**Brief**
All lines of the entries with "organization" in them must be listed.
═════ Input records ═════
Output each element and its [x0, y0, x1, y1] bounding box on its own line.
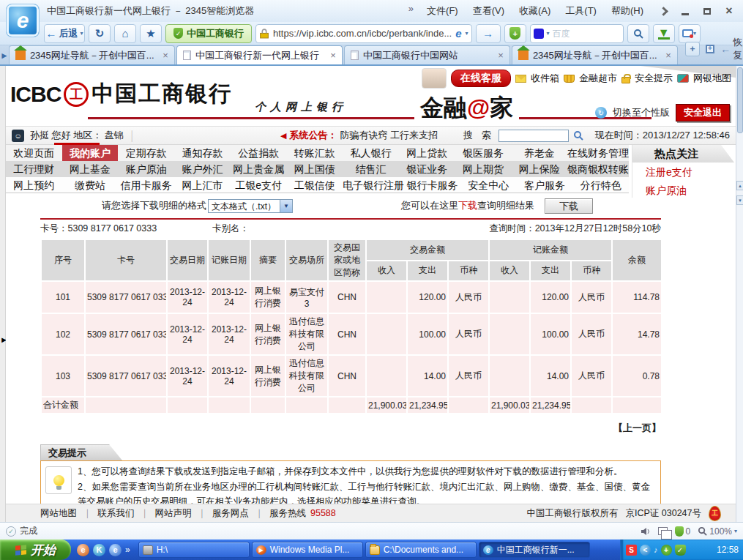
ie-engine-icon[interactable]: e	[455, 27, 461, 40]
tab-close-icon[interactable]: ×	[498, 50, 504, 61]
footer-link-联系我们[interactable]: 联系我们	[97, 508, 134, 518]
tab-3[interactable]: 2345网址导航－开创中国百...×	[512, 45, 678, 64]
nav-item-在线财务管理[interactable]: 在线财务管理	[567, 145, 629, 161]
back-dropdown-icon[interactable]: ▾	[80, 30, 83, 37]
refresh-button[interactable]: ↻	[89, 24, 111, 43]
tray-sogou-icon[interactable]: S	[626, 545, 637, 556]
nav-item-工银e支付[interactable]: 工银e支付	[231, 177, 287, 193]
minimize-button[interactable]	[676, 4, 695, 18]
hot-link-0[interactable]: 注册e支付	[632, 163, 734, 181]
bank-map-link[interactable]: 网银地图	[693, 72, 731, 85]
footer-link-网站地图[interactable]: 网站地图	[40, 508, 77, 518]
quicklaunch-k-icon[interactable]: K	[93, 544, 105, 556]
safety-tip-link[interactable]: 安全提示	[635, 72, 673, 85]
browser-logo-icon[interactable]: e	[6, 4, 40, 37]
mute-icon[interactable]	[641, 527, 651, 536]
nav-item-我的账户[interactable]: 我的账户	[62, 145, 119, 161]
tab-list-icon[interactable]	[706, 45, 714, 53]
site-search-input[interactable]	[499, 130, 569, 142]
nav-item-银证业务[interactable]: 银证业务	[399, 161, 455, 177]
close-button[interactable]: ×	[720, 4, 739, 18]
footer-link-服务网点[interactable]: 服务网点	[212, 508, 249, 518]
menu-item-3[interactable]: 工具(T)	[559, 3, 602, 19]
nav-item-结售汇[interactable]: 结售汇	[343, 161, 399, 177]
restore-tab-button[interactable]: ← 恢复	[720, 36, 743, 62]
start-button[interactable]: 开始	[0, 540, 71, 560]
zoom-dropdown-icon[interactable]: ▾	[734, 528, 737, 534]
home-button[interactable]: ⌂	[114, 24, 136, 43]
menu-overflow-icon[interactable]: »	[408, 3, 414, 19]
download-manager-button[interactable]: ▼	[653, 24, 675, 43]
logout-button[interactable]: 安全退出	[676, 104, 730, 122]
nav-item-银医服务[interactable]: 银医服务	[455, 145, 512, 161]
new-tab-button[interactable]: +	[685, 42, 700, 56]
nav-item-通知存款[interactable]: 通知存款	[174, 145, 231, 161]
tray-back-icon[interactable]: <	[640, 545, 651, 556]
sidebar-collapse-strip[interactable]: ►	[0, 66, 6, 522]
address-bar[interactable]: https://vip.icbc.com.cn/icbc/perbank/ind…	[255, 24, 472, 43]
taskbar-window-0[interactable]: H:\	[138, 542, 250, 558]
nav-item-银行卡服务[interactable]: 银行卡服务	[404, 177, 460, 193]
site-identity-badge[interactable]: ✓ 中国工商银行	[165, 24, 252, 43]
nav-item-私人银行[interactable]: 私人银行	[343, 145, 399, 161]
nav-item-缴费站[interactable]: 缴费站	[62, 177, 119, 193]
tray-health-icon[interactable]: +	[661, 545, 672, 556]
vertical-scrollbar[interactable]: ▲ ▼	[736, 66, 743, 522]
restore-window-button[interactable]	[698, 4, 717, 18]
quicklaunch-e-icon[interactable]: e	[109, 544, 122, 556]
icp-badge-icon[interactable]: 工	[709, 506, 721, 521]
prev-page-link[interactable]: 【上一页】	[40, 422, 661, 435]
tab-2[interactable]: 中国工商银行中国网站×	[344, 45, 510, 64]
select-caret-icon[interactable]: ▼	[280, 200, 292, 212]
taskbar-window-1[interactable]: ▶Windows Media Pl...	[252, 542, 363, 558]
menu-item-1[interactable]: 查看(V)	[467, 3, 510, 19]
menu-item-2[interactable]: 收藏(A)	[513, 3, 556, 19]
nav-item-信用卡服务[interactable]: 信用卡服务	[118, 177, 174, 193]
nav-item-公益捐款[interactable]: 公益捐款	[231, 145, 287, 161]
nav-item-网上预约[interactable]: 网上预约	[6, 177, 62, 193]
menu-item-4[interactable]: 帮助(H)	[605, 3, 649, 19]
tab-close-icon[interactable]: ×	[665, 50, 671, 61]
frames-icon[interactable]	[658, 527, 668, 535]
download-button[interactable]: 下载	[545, 198, 593, 214]
nav-item-网上国债[interactable]: 网上国债	[287, 161, 343, 177]
nav-item-网上基金[interactable]: 网上基金	[62, 161, 119, 177]
finance-mall-link[interactable]: 金融超市	[579, 72, 617, 85]
nav-item-欢迎页面[interactable]: 欢迎页面	[6, 145, 62, 161]
search-go-button[interactable]	[627, 24, 649, 43]
quicklaunch-more-icon[interactable]: »	[125, 545, 130, 555]
nav-item-工行理财[interactable]: 工行理财	[6, 161, 62, 177]
tab-1[interactable]: 中国工商银行新一代网上银行×	[176, 45, 343, 64]
nav-item-账户原油[interactable]: 账户原油	[118, 161, 174, 177]
quicklaunch-ie-icon[interactable]: e	[77, 544, 89, 556]
nav-item-网上贷款[interactable]: 网上贷款	[399, 145, 455, 161]
nav-item-转账汇款[interactable]: 转账汇款	[287, 145, 343, 161]
web-search-box[interactable]: ▾	[530, 24, 624, 43]
nav-item-网上期货[interactable]: 网上期货	[455, 161, 512, 177]
security-add-button[interactable]: +	[504, 24, 526, 43]
nav-item-定期存款[interactable]: 定期存款	[118, 145, 174, 161]
scroll-down-button[interactable]: ▼	[736, 195, 743, 205]
url-dropdown-icon[interactable]: ▾	[466, 30, 468, 37]
nav-item-网上保险[interactable]: 网上保险	[511, 161, 567, 177]
tab-0[interactable]: 2345网址导航－开创中国百...×	[9, 45, 175, 64]
tab-close-icon[interactable]: ×	[330, 50, 336, 61]
format-select[interactable]: 文本格式（.txt） ▼	[208, 199, 293, 213]
tray-shield-icon[interactable]: ✓	[675, 545, 686, 556]
notice-text[interactable]: 防骗有诀窍 工行来支招	[340, 129, 438, 142]
taskbar-window-3[interactable]: e中国工商银行新一...	[479, 542, 590, 558]
search-engine-dropdown-icon[interactable]: ▾	[547, 30, 550, 37]
favorites-button[interactable]: ★	[140, 24, 162, 43]
online-service-button[interactable]: 在线客服	[451, 70, 511, 87]
tab-close-icon[interactable]: ×	[163, 50, 168, 61]
site-search-icon[interactable]	[573, 130, 583, 141]
switch-version-link[interactable]: 切换至个性版	[613, 106, 670, 119]
nav-item-客户服务[interactable]: 客户服务	[517, 177, 573, 193]
pin-button[interactable]	[654, 4, 673, 18]
scrollbar-thumb[interactable]	[737, 67, 743, 133]
nav-item-安全中心[interactable]: 安全中心	[460, 177, 517, 193]
menu-item-0[interactable]: 文件(F)	[421, 3, 464, 19]
web-search-input[interactable]	[553, 29, 604, 39]
nav-item-分行特色[interactable]: 分行特色	[572, 177, 629, 193]
forward-button[interactable]: →	[476, 24, 501, 43]
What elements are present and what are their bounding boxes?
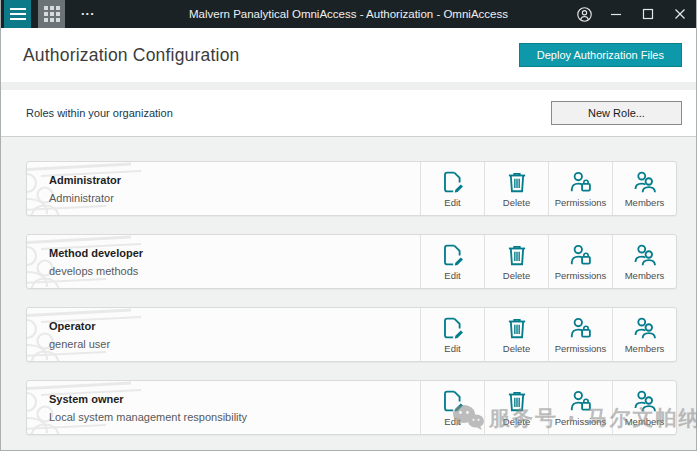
edit-icon (440, 169, 466, 195)
roles-section-label: Roles within your organization (26, 107, 173, 119)
apps-grid-icon[interactable] (38, 0, 65, 28)
members-icon (632, 315, 658, 341)
permissions-icon (568, 388, 594, 414)
page-title: Authorization Configuration (23, 45, 240, 66)
minimize-button[interactable] (600, 0, 632, 28)
delete-icon (504, 315, 530, 341)
roles-list: Administrator Administrator Edit Delete (1, 137, 696, 435)
edit-label: Edit (444, 416, 460, 427)
delete-button[interactable]: Delete (484, 162, 548, 215)
role-description: Administrator (49, 192, 420, 204)
permissions-button[interactable]: Permissions (548, 235, 612, 288)
role-description: develops methods (49, 265, 420, 277)
role-description: Local system management responsibility (49, 411, 420, 423)
edit-button[interactable]: Edit (420, 308, 484, 361)
delete-button[interactable]: Delete (484, 381, 548, 434)
delete-button[interactable]: Delete (484, 235, 548, 288)
edit-icon (440, 242, 466, 268)
permissions-icon (568, 315, 594, 341)
edit-icon (440, 388, 466, 414)
role-info: Administrator Administrator (27, 162, 420, 215)
permissions-icon (568, 242, 594, 268)
delete-label: Delete (503, 416, 530, 427)
members-button[interactable]: Members (612, 308, 676, 361)
role-info: Operator general user (27, 308, 420, 361)
role-row: System owner Local system management res… (26, 380, 677, 435)
permissions-label: Permissions (555, 416, 607, 427)
members-icon (632, 169, 658, 195)
permissions-button[interactable]: Permissions (548, 162, 612, 215)
role-description: general user (49, 338, 420, 350)
members-label: Members (625, 416, 665, 427)
new-role-button[interactable]: New Role... (551, 101, 682, 125)
section-separator (1, 82, 696, 90)
app-window: ... Malvern Panalytical OmniAccess - Aut… (0, 0, 697, 451)
permissions-label: Permissions (555, 270, 607, 281)
role-name: Operator (49, 320, 420, 332)
delete-label: Delete (503, 197, 530, 208)
deploy-authorization-files-button[interactable]: Deploy Authorization Files (519, 43, 682, 67)
role-info: System owner Local system management res… (27, 381, 420, 434)
permissions-label: Permissions (555, 197, 607, 208)
edit-label: Edit (444, 343, 460, 354)
members-label: Members (625, 197, 665, 208)
members-button[interactable]: Members (612, 381, 676, 434)
permissions-label: Permissions (555, 343, 607, 354)
hamburger-menu-icon[interactable] (4, 0, 31, 28)
role-row: Method developer develops methods Edit D… (26, 234, 677, 289)
edit-button[interactable]: Edit (420, 235, 484, 288)
role-name: Administrator (49, 174, 420, 186)
roles-subheader: Roles within your organization New Role.… (1, 90, 696, 137)
members-label: Members (625, 343, 665, 354)
close-button[interactable] (664, 0, 696, 28)
delete-label: Delete (503, 270, 530, 281)
delete-label: Delete (503, 343, 530, 354)
page-header: Authorization Configuration Deploy Autho… (1, 28, 696, 82)
delete-button[interactable]: Delete (484, 308, 548, 361)
titlebar: ... Malvern Panalytical OmniAccess - Aut… (1, 0, 696, 28)
role-info: Method developer develops methods (27, 235, 420, 288)
role-watermark-people-icon (27, 162, 161, 215)
maximize-button[interactable] (632, 0, 664, 28)
role-name: System owner (49, 393, 420, 405)
members-icon (632, 388, 658, 414)
delete-icon (504, 169, 530, 195)
edit-label: Edit (444, 197, 460, 208)
role-watermark-people-icon (27, 235, 161, 288)
edit-label: Edit (444, 270, 460, 281)
members-button[interactable]: Members (612, 162, 676, 215)
role-watermark-people-icon (27, 308, 161, 361)
edit-button[interactable]: Edit (420, 381, 484, 434)
role-name: Method developer (49, 247, 420, 259)
role-watermark-people-icon (27, 381, 161, 434)
role-row: Operator general user Edit Delete (26, 307, 677, 362)
role-row: Administrator Administrator Edit Delete (26, 161, 677, 216)
delete-icon (504, 242, 530, 268)
members-icon (632, 242, 658, 268)
members-label: Members (625, 270, 665, 281)
edit-button[interactable]: Edit (420, 162, 484, 215)
account-icon[interactable] (568, 0, 600, 28)
permissions-icon (568, 169, 594, 195)
permissions-button[interactable]: Permissions (548, 381, 612, 434)
members-button[interactable]: Members (612, 235, 676, 288)
permissions-button[interactable]: Permissions (548, 308, 612, 361)
delete-icon (504, 388, 530, 414)
edit-icon (440, 315, 466, 341)
overflow-menu[interactable]: ... (81, 6, 95, 16)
═════
**Output below**
roles-section-label: Roles within your organization (26, 107, 173, 119)
roles-subheader: Roles within your organization New Role.… (1, 90, 696, 137)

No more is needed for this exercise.